Scaling success counts
To provide a moving average of recent Guard activity while still preserving the ability to verify correctness, we periodically "scale" the success counts by multiplying them by a scale factor between 0 and 1.0.
Scaling is performed when either usage or construction attempt counts exceed a parametrized value.

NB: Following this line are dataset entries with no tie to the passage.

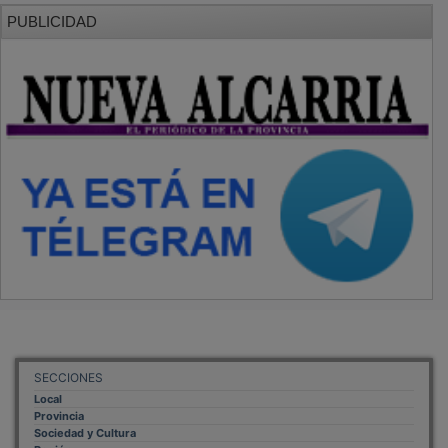
PUBLICIDAD
SECCIONES
Local
Provincia
Sociedad y Cultura
Región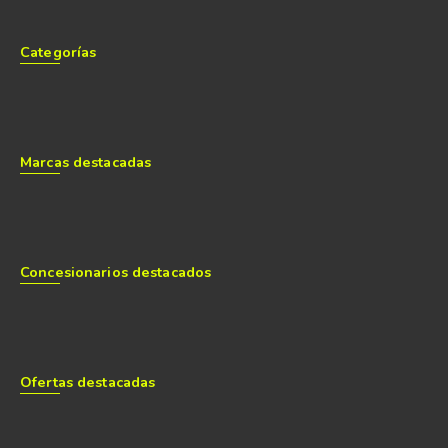
Categorías
Marcas destacadas
Concesionarios destacados
Ofertas destacadas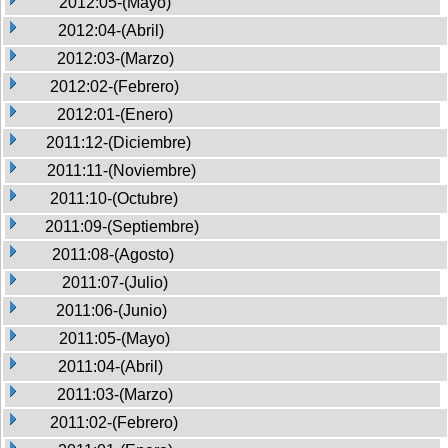
2012:05-(Mayo)
2012:04-(Abril)
2012:03-(Marzo)
2012:02-(Febrero)
2012:01-(Enero)
2011:12-(Diciembre)
2011:11-(Noviembre)
2011:10-(Octubre)
2011:09-(Septiembre)
2011:08-(Agosto)
2011:07-(Julio)
2011:06-(Junio)
2011:05-(Mayo)
2011:04-(Abril)
2011:03-(Marzo)
2011:02-(Febrero)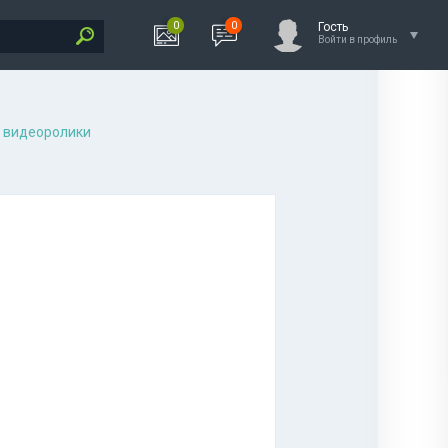
0
0
Гость
Войти в профиль
 видеоролики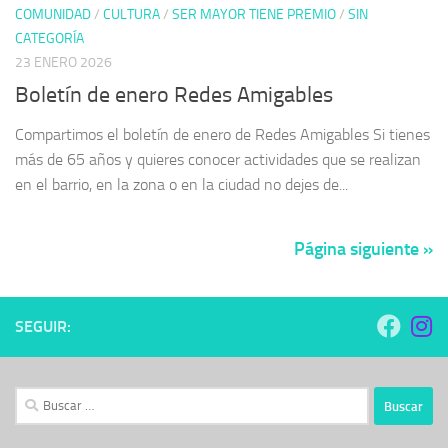
COMUNIDAD
/
CULTURA
/
SER MAYOR TIENE PREMIO
/
SIN
CATEGORÍA
23 ENERO 2026
Boletín de enero Redes Amigables
Compartimos el boletín de enero de Redes Amigables Si tienes
más de 65 años y quieres conocer actividades que se realizan
en el barrio, en la zona o en la ciudad no dejes de...
Página siguiente »
SEGUIR:
Buscar: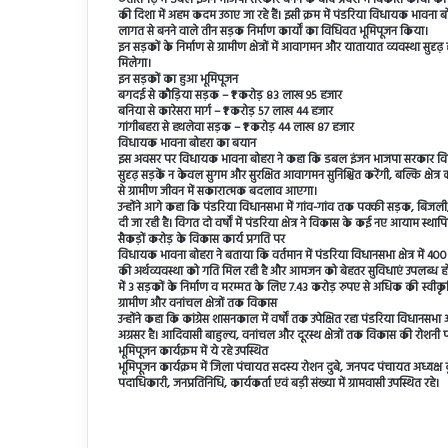
की दिशा में अहम कदम उठाए जा रहे हैं। इसी क्रम में पंडरिया विधायक भावना ब
लागत से बनने वाले तीन सड़क निर्माण कार्यों का विधिवत भूमिपूजन किया।
इन सड़कों के निर्माण से ग्रामीण क्षेत्रों में आवागमन और यातायात व्यवस्था सुद
मिलेगा।
इन सड़कों का हुआ भूमिपूजन
बगदई से कौड़िया सड़क – ₹1 करोड़ 83 लाख 95 हजार
बनिया से कारेसरा मार्ग – ₹1 करोड़ 57 लाख 44 हजार
गांगीबहरा से हथलेवा सड़क – ₹1 करोड़ 44 लाख 87 हजार
विधायक भावना बोहरा का बयान
इस अवसर पर विधायक भावना बोहरा ने कहा कि डबल इंजन भाजपा सरकार विकास,
सुदृढ़ सड़कें न केवल सुगम और सुरक्षित आवागमन सुनिश्चित करेंगी, बल्कि क्षेत्र 
से ग्रामीण जीवन में सकारात्मक बदलाव आएगा।
उन्होंने आगे कहा कि पंडरिया विधानसभा में गांव-गांव तक पक्की सड़क, बिजल
दी जा रही है। विगत दो वर्षों में पंडरिया क्षेत्र ने विकास के कई नए आयाम स्थापि
सैकड़ों करोड़ के विकास कार्य प्रगति पर
विधायक भावना बोहरा ने बताया कि वर्तमान में पंडरिया विधानसभा क्षेत्र में 400
की अर्थव्यवस्था को गति मिल रही है और आमजन को बेहतर सुविधाएं उपलब्ध हो र
में 3 सड़कों के निर्माण व मरम्मत के लिए 7.43 करोड़ रुपए से अधिक की स्वीकृ
ग्रामीण और वनांचल क्षेत्रों तक विकास
उन्होंने कहा कि कांग्रेस शासनकाल में वर्षों तक उपेक्षित रहा पंडरिया विधानस
अग्रसर है। आदिवासी बाहुल्य, वनांचल और दूरस्थ क्षेत्रों तक विकास की रोशनी पह
भूमिपूजन कार्यक्रम में ये रहे उपस्थित
भूमिपूजन कार्यक्रम में जिला पंचायत सदस्य रोशन दुबे, जनपद पंचायत अध्यक्ष 
पदाधिकारी, जनप्रतिनिधि, कार्यकर्ता एवं बड़ी संख्या में ग्रामवासी उपस्थित रहे।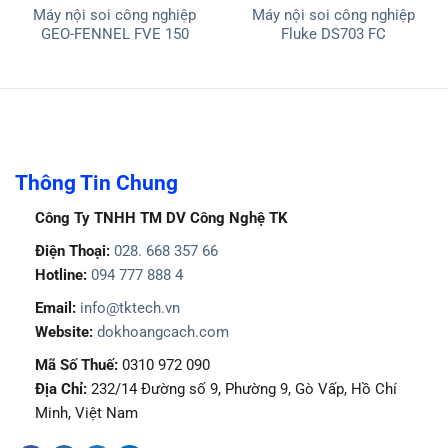
Máy nội soi công nghiệp
Máy nội soi công nghiệp
GEO-FENNEL FVE 150
Fluke DS703 FC
Thông Tin Chung
Công Ty TNHH TM DV Công Nghệ TK
Điện Thoại:
028. 668 357 66
Hotline:
094 777 888 4
Email:
info@tktech.vn
Website:
dokhoangcach.com
Mã Số Thuế:
0310 972 090
Địa Chỉ:
232/14 Đường số 9, Phường 9, Gò Vấp, Hồ Chí
Minh, Việt Nam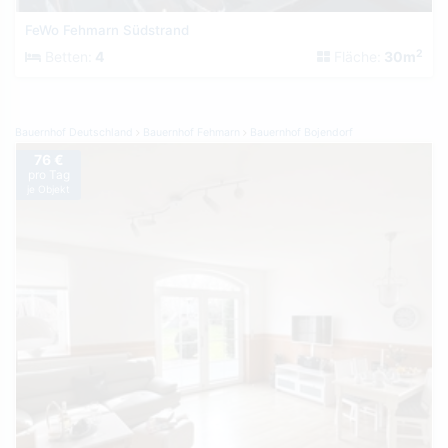
FeWo Fehmarn Südstrand
2
Betten:
4
Fläche:
30m
Bauernhof Deutschland
Bauernhof Fehmarn
Bauernhof Bojendorf
76 €
pro Tag
je Objekt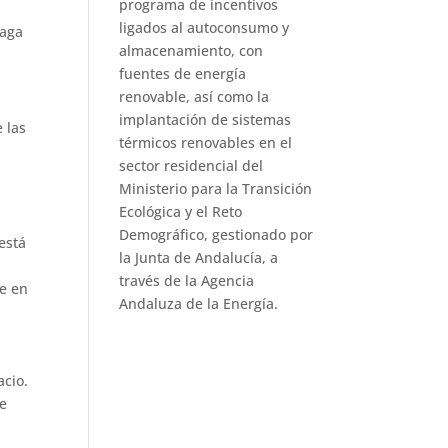
programa de incentivos
ligados al autoconsumo y
haga
almacenamiento, con
fuentes de energía
renovable, así como la
implantación de sistemas
 las
térmicos renovables en el
sector residencial del
Ministerio para la Transición
Ecológica y el Reto
Demográfico, gestionado por
está
la Junta de Andalucía, a
través de la Agencia
re en
Andaluza de la Energía.
acio.
ue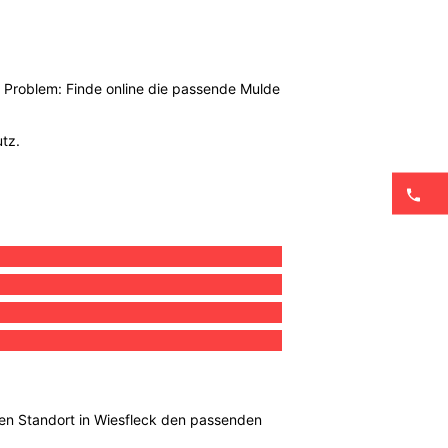
n Problem: Finde online die passende Mulde
utz.
inen Standort in Wiesfleck den passenden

To avoid error due to scaling during circuit construction and use, currently open circuits are subtracted from the usage counts before scaling, and added back after scaling.
Parametrization
The following consensus parameters tune various aspects of the defense.
pb_mincircs
Default: 150
Min: 5
Effect: This is the minimum number of circuits that must complete
at least 2 hops before we begin evaluating construction rates.
pb_noticepct
Default: 70
Min: 0
Max: 100
Effect: If the circuit success rate falls below this percentage,
we emit a notice log message.
pb_warnpct
Default: 50
Min: 0
Max: 100
Effect: If the circuit success rate falls below this percentage,
we emit a warn log message.
pb_extremepct
Default: 30
Min: 0
Max: 100
Effect: If the circuit success rate falls below this percentage,
we emit a more alarmist warning log message. If
pb_dropguard is set to 1, we also disable the use of the
guard.
pb_dropguards
Default: 0
Min: 0
Max: 1
Effect: If the circuit success rate falls below pb_extremepct,
when pb_dropguard is set to 1, we disable use of that
guard.
pb_scalecircs
Default: 300
Min: 10
Effect: After this many circuits have completed at least two hops,
Tor performs the scaling described in
["Scaling success counts"](#scaling).
pb_multfactor and pb_scalefactor
Default: 1/2
Min: 0.0
Max: 1.0
Effect: The double-precision result obtained from
pb_multfactor/pb_scalefactor is multiplied by our current
counts to scale them.
pb_minuse
Default: 20
Min: 3
Effect: This is the minimum number of circuits that we must attempt to
use before we begin evaluating construction rates.
pb_noticeusepct
Default: 80
Min: 3
Effect: If the circuit usage success rate falls below this percentage,
we emit a notice log message.
pb_extremeusepct
Default: 60
Min: 3
Effect: If the circuit usage success rate falls below this percentage,
we emit a warning log message. We also disable the use of the
guard if pb_dropguards is set.
pb_scaleuse
Default: 100
Min: 10
Effect: After we have attempted to use this many circuits,
Tor performs the scaling described in
["Scaling success counts"](#scaling).
Known barriers to enforcement
Due to intermittent CPU overload at relays, the normal rate of successful circuit completion is highly variable. The Guard-dropping version of the defense is unlikely to be deployed until the ntor circuit handshake is enabled, or the nature of CPU overload induced failure is better understood.